## Required work
Beginning with the line below that contains "Keljonkankaalla on monia" and ending with the line that contains "Maksuvaihtoehdot", retype every line exactly. Pictures are not copied.

## Exercise materials
####
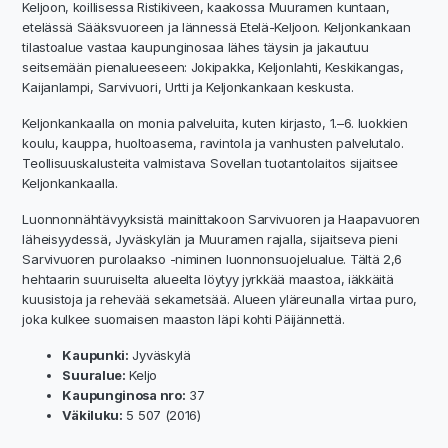
Keljoon, koillisessa Ristikiveen, kaakossa Muuramen kuntaan,
etelässä Sääksvuoreen ja lännessä Etelä-Keljoon. Keljonkankaan
tilastoalue vastaa kaupunginosaa lähes täysin ja jakautuu
seitsemään pienalueeseen: Jokipakka, Keljonlahti, Keskikangas,
Kaijanlampi, Sarvivuori, Urtti ja Keljonkankaan keskusta.
Keljonkankaalla on monia palveluita, kuten kirjasto, 1.–6. luokkien
koulu, kauppa, huoltoasema, ravintola ja vanhusten palvelutalo.
Teollisuuskalusteita valmistava Sovellan tuotantolaitos sijaitsee
Keljonkankaalla.
Luonnonnähtävyyksistä mainittakoon Sarvivuoren ja Haapavuoren
läheisyydessä, Jyväskylän ja Muuramen rajalla, sijaitseva pieni
Sarvivuoren purolaakso -niminen luonnonsuojelualue. Tältä 2,6
hehtaarin suuruiselta alueelta löytyy jyrkkää maastoa, iäkkäitä
kuusistoja ja rehevää sekametsää. Alueen yläreunalla virtaa puro,
joka kulkee suomaisen maaston läpi kohti Päijännettä.
Kaupunki:
Jyväskylä
Suuralue:
Keljo
Kaupunginosa nro:
37
Väkiluku:
5 507 (2016)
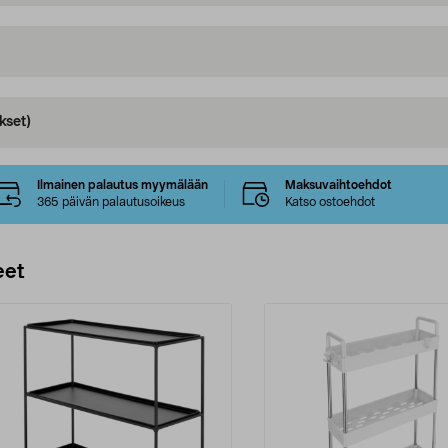
kset)
Ilmainen palautus myymälään
Maksuvaihtoehdot
365 päivän palautusoikeus
Katso ostoehdot
eet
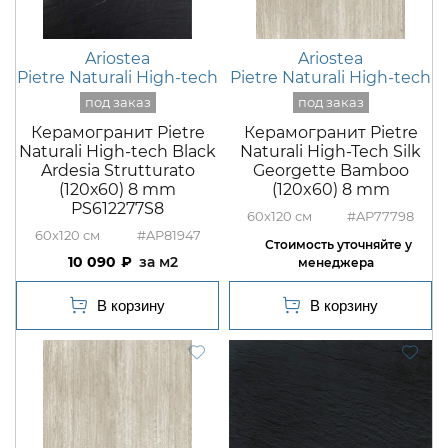
Ariostea
Ariostea
Pietre Naturali High-tech
Pietre Naturali High-tech
Керамогранит Pietre
Керамогранит Pietre
Naturali High-tech Black
Naturali High-Tech Silk
Ardesia Strutturato
Georgette Bamboo
(120х60) 8 mm
(120x60) 8 mm
PS612277S8
60x120
#AP77798
60x120
#AP81947
10 090
м2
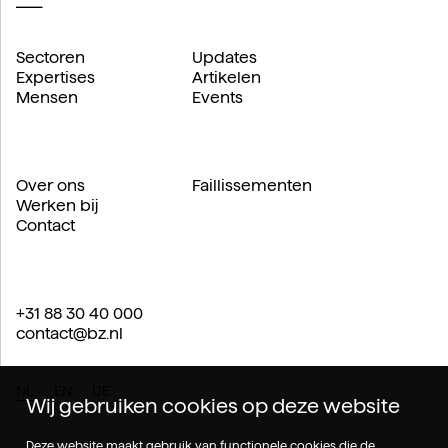
Sectoren
Updates
Expertises
Artikelen
Mensen
Events
Over ons
Faillissementen
Werken bij
Contact
+31 88 30 40 000
contact@bz.nl
NL
EN
DE
Wij gebruiken cookies op deze website
Deze website maakt gebruik van functionele cookies die de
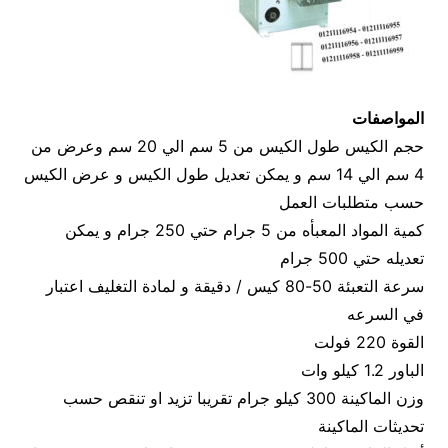
المواصفات
حجم الكيس طول الكيس من 5 سم الي 20 سم وعرض من
4 سم الي 14 سم و يمكن تعديل طول الكيس و عرض الكيس
حسب متطلبات العمل
كمية المواد المعبأه من 5 جرام حتي 250 جرام و يمكن
تعديله حتي 500 جرام
سرعة التعبئة 50-80 كيس / دقيقة و لمادة التغليف اعتبار
في السرعه
القوة 220 فولت
الباور 1.2 كيلو وات
وزن الماكينة 300 كيلو جرام تقريبا تزيد او تنقص حسب
تحديثات الماكينة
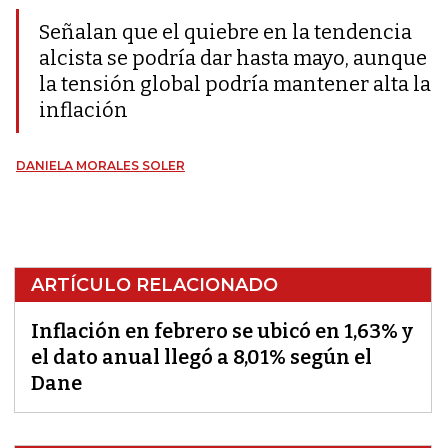
Señalan que el quiebre en la tendencia
alcista se podría dar hasta mayo, aunque
la tensión global podría mantener alta la
inflación
DANIELA MORALES SOLER
ARTÍCULO RELACIONADO
Inflación en febrero se ubicó en 1,63% y
el dato anual llegó a 8,01% según el
Dane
####
## Expected answer
Keljonkankaalla on monia palveluita, kuten kirjasto, 1.–6. luokkien
koulu, kauppa, huoltoasema, ravintola ja vanhusten palvelutalo.
Teollisuuskalusteita valmistava Sovellan tuotantolaitos sijaitsee
Keljonkankaalla.
Luonnonnähtävyyksistä mainittakoon Sarvivuoren ja Haapavuoren
läheisyydessä, Jyväskylän ja Muuramen rajalla, sijaitseva pieni
Sarvivuoren purolaakso -niminen luonnonsuojelualue. Tältä 2,6
hehtaarin suuruiselta alueelta löytyy jyrkkää maastoa, iäkkäitä
kuusistoja ja rehevää sekametsää. Alueen yläreunalla virtaa puro,
joka kulkee suomaisen maaston läpi kohti Päijännettä.
Kaupunki:
Jyväskylä
Suuralue:
Keljo
Kaupunginosa nro:
37
Väkiluku:
5 507 (2016)
kset)
Ilmainen palautus myymälään
Maksuvaihtoehdot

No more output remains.